*Work instructions:*
Set down every record below exactly as it stands, with the pictures omitted.
***** Supplied data *****
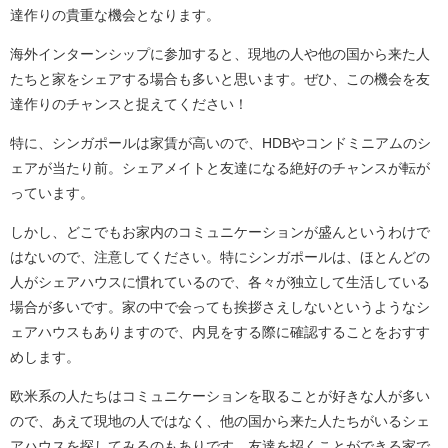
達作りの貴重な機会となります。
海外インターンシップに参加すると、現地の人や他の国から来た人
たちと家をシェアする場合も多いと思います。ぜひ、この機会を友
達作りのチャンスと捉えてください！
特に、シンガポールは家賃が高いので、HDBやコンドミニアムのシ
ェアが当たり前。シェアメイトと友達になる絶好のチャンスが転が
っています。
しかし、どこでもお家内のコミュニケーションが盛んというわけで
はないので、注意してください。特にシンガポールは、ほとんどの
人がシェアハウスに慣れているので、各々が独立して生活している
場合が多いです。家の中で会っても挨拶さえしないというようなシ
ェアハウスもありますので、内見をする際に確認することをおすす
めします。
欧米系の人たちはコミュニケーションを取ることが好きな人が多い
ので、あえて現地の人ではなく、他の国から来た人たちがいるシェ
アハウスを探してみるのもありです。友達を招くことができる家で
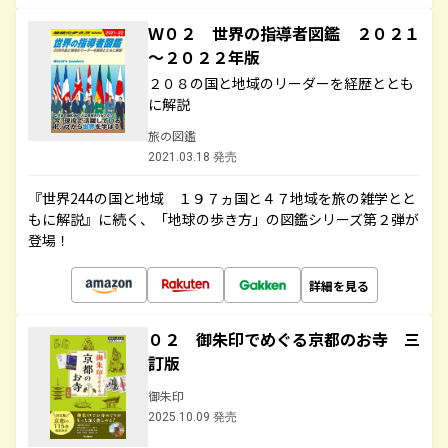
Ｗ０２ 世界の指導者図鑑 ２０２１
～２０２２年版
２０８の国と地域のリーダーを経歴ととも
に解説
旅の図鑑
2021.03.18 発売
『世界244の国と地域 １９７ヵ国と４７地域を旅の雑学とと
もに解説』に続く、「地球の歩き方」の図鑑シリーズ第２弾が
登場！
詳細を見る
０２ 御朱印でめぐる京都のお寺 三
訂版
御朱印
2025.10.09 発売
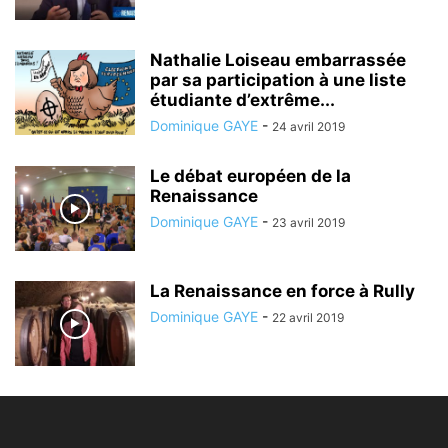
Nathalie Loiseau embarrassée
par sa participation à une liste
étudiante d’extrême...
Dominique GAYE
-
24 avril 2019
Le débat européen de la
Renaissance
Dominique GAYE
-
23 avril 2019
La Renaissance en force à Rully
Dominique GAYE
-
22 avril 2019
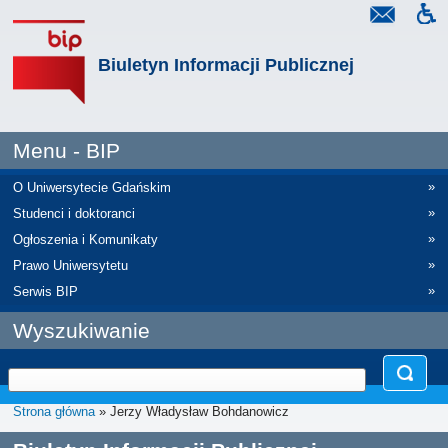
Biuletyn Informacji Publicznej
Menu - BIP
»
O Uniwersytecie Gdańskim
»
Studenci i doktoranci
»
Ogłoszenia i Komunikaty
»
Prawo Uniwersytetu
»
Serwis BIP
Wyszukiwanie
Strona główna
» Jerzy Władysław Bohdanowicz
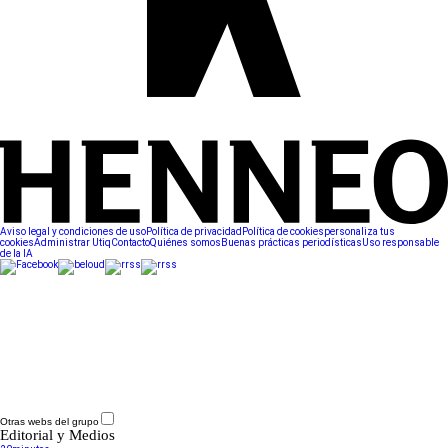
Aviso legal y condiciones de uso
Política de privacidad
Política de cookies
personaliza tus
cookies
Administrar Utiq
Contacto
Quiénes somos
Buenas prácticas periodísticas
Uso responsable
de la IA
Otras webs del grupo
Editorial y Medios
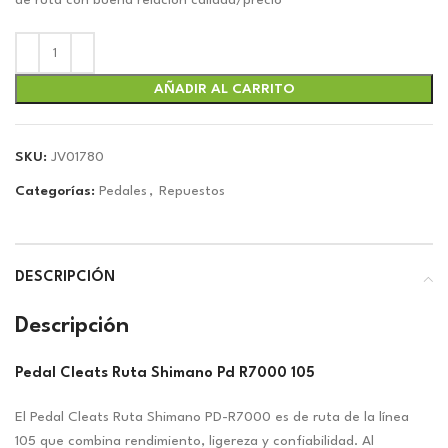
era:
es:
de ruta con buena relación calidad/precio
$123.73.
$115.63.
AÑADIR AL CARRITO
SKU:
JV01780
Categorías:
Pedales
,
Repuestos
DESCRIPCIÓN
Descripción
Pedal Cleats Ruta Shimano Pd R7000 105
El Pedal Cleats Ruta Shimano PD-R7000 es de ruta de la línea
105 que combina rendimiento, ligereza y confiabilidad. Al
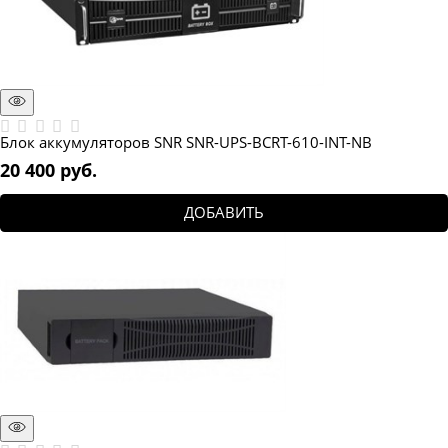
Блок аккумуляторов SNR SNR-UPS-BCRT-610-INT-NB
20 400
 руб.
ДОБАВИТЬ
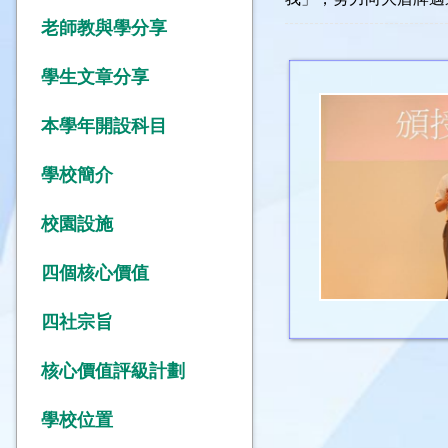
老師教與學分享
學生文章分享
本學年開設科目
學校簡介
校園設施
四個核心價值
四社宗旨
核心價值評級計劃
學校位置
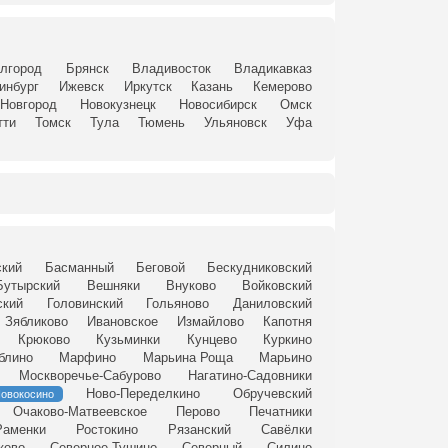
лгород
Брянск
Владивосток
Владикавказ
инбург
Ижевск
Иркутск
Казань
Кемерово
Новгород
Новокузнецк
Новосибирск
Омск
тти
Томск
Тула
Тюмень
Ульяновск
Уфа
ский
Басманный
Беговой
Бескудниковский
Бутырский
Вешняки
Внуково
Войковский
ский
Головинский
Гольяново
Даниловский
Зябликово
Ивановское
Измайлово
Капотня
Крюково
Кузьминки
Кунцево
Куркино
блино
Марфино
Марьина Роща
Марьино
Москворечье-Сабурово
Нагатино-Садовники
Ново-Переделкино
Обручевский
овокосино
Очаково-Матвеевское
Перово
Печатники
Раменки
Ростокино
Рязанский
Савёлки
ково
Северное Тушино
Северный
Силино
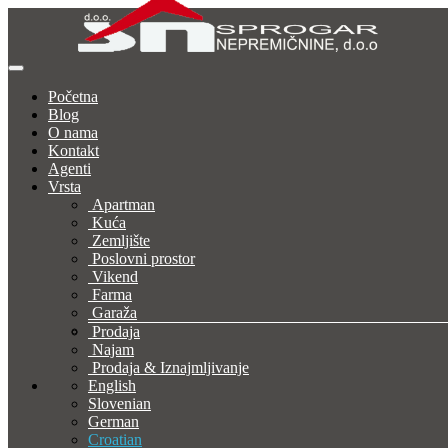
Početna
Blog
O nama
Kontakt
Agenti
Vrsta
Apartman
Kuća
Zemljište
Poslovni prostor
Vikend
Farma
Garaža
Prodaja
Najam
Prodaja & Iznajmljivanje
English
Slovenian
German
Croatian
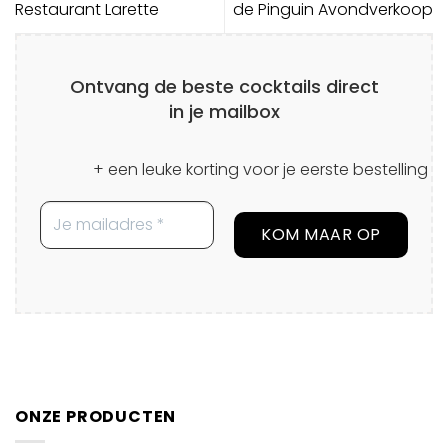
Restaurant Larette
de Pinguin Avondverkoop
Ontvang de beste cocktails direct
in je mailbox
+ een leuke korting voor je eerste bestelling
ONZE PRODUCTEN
*****
*Written answer:*
達作りの貴重な機会となります。
海外インターンシップに参加すると、現地の人や他の国から来た人
たちと家をシェアする場合も多いと思います。ぜひ、この機会を友
達作りのチャンスと捉えてください！
特に、シンガポールは家賃が高いので、HDBやコンドミニアムのシ
ェアが当たり前。シェアメイトと友達になる絶好のチャンスが転が
っています。
しかし、どこでもお家内のコミュニケーションが盛んというわけで
はないので、注意してください。特にシンガポールは、ほとんどの
人がシェアハウスに慣れているので、各々が独立して生活している
場合が多いです。家の中で会っても挨拶さえしないというようなシ
ェアハウスもありますので、内見をする際に確認することをおすす
めします。
欧米系の人たちはコミュニケーションを取ることが好きな人が多い
ので、あえて現地の人ではなく、他の国から来た人たちがいるシェ
アハウスを探してみるのもありです。友達を招くことができる家で
Ｗ０２ 世界の指導者図鑑 ２０２１
～２０２２年版
２０８の国と地域のリーダーを経歴ととも
に解説
旅の図鑑
2021.03.18 発売
『世界244の国と地域 １９７ヵ国と４７地域を旅の雑学とと
もに解説』に続く、「地球の歩き方」の図鑑シリーズ第２弾が
登場！
詳細を見る
０２ 御朱印でめぐる京都のお寺 三
訂版
御朱印
2025.10.09 発売
Nathalie Loiseau embarrassée
par sa participation à une liste
étudiante d’extrême...
Dominique GAYE
-
24 avril 2019
Le débat européen de la
Renaissance
Dominique GAYE
-
23 avril 2019
La Renaissance en force à Rully
Dominique GAYE
-
22 avril 2019
Biuletyn Informacji Publicznej
Menu - BIP
»
O Uniwersytecie Gdańskim
»
Studenci i doktoranci
»
Ogłoszenia i Komunikaty
»
Prawo Uniwersytetu
»
Serwis BIP
Wyszukiwanie
Strona główna
» Jerzy Władysław Bohdanowicz
Aviso legal y condiciones de uso
Política de privacidad
Política de cookies
personaliza tus
cookies
Administrar Utiq
Contacto
Quiénes somos
Buenas prácticas periodísticas
Uso responsable
de la IA
Otras webs del grupo
Editorial y Medios
era:
es:
de ruta con buena relación calidad/precio
$123.73.
$115.63.
AÑADIR AL CARRITO
SKU:
JV01780
Categorías:
Pedales
,
Repuestos
DESCRIPCIÓN
Descripción
Pedal Cleats Ruta Shimano Pd R7000 105
El Pedal Cleats Ruta Shimano PD-R7000 es de ruta de la línea
105 que combina rendimiento, ligereza y confiabilidad. Al
Блок аккумуляторов SNR SNR-UPS-BCRT-610-INT-NB
20 400
 руб.
ДОБАВИТЬ
老師教與學分享
學生文章分享
本學年開設科目
學校簡介
校園設施
四個核心價值
四社宗旨
核心價值評級計劃
學校位置
лгород
Брянск
Владивосток
Владикавказ
инбург
Ижевск
Иркутск
Казань
Кемерово
Новгород
Новокузнецк
Новосибирск
Омск
тти
Томск
Тула
Тюмень
Ульяновск
Уфа
ский
Басманный
Беговой
Бескудниковский
Бутырский
Вешняки
Внуково
Войковский
ский
Головинский
Гольяново
Даниловский
Зябликово
Ивановское
Измайлово
Капотня
Крюково
Кузьминки
Кунцево
Куркино
блино
Марфино
Марьина Роща
Марьино
Москворечье-Сабурово
Нагатино-Садовники
Ново-Переделкино
Обручевский
овокосино
Очаково-Матвеевское
Перово
Печатники
Раменки
Ростокино
Рязанский
Савёлки
ково
Северное Тушино
Северный
Силино
Početna
Blog
O nama
Kontakt
Agenti
Vrsta
Apartman
Kuća
Zemljište
Poslovni prostor
Vikend
Farma
Garaža
Prodaja
Najam
Prodaja & Iznajmljivanje
English
Slovenian
German
Croatian
Restaurant Larette
de Pinguin Avondverkoop
Ontvang de beste cocktails direct
in je mailbox
+ een leuke korting voor je eerste bestelling
ONZE PRODUCTEN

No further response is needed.